Rudi

Mein Name ist Rudi Mauseloch.
Ich komme aus einer Kleinstadt in Schleswig-Holstein und bin vor 16
Jahren zum Studieren nach Hamburg gegangen. 
Geboren wurde ich vor fast 37 Jahren. 
Das sagt abereigentlich nichts aus, denn mein Alltag
ist derselbe wie ich ihn schon vor 10 Jahren gelebt habe. 
Ich verdiene meinen Lebensunterhalt mit einem Gastrojob. 
Daneben bin ich die ganze Zeit auf der Suche nach einem
Beruf, an dem ich für den Rest meines Lebens Spaß haben werde. 

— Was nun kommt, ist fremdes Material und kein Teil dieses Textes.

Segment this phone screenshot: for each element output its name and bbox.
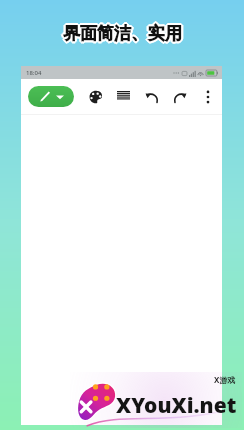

Eine Ausbildung habe ich zwar gemacht, 
aber der Beruf hat keine Zukunft. 
Ich wohne nach wie vor in einer WG, weil ich mir bisher alleine keine Wohnungleisten konnte. Zweimal hatte ich schon richtig Glück mit meinen Mitbewohnern. Jetzt gerade fühle ich
mich aber eher wie ein Gast, ein Untermieter halt, weil meine Mitbewohnerin mein genaues Gegenteil und das hier ihre Wohnung ist. Meine Familie ist ganz klein, sie besteht nur noch aus 
meinem Bruder und mir. 
Eng sind wir nicht miteinander. Wir telefonieren monatlich und verbringen Weihnachten zusammen, weil er da sehr dran
hängt und sonst niemanden hat. Damit bin ich ganz gut ausgelastet und möchte nicht noch mehr Lebewesen, die von mir abhängig wären, in meinem Leben. Ich sehe meine Freunde als meine „richtige“ Familie an. Wir teilen viel und sie sind es, die da sind, 
wenn ich Unterstützung brauche.
Meine Hobbys sind Rad fahren, verlassene Orte erkunden und Linde Hop (Partnertanz zu Swingmusik) tanzen. 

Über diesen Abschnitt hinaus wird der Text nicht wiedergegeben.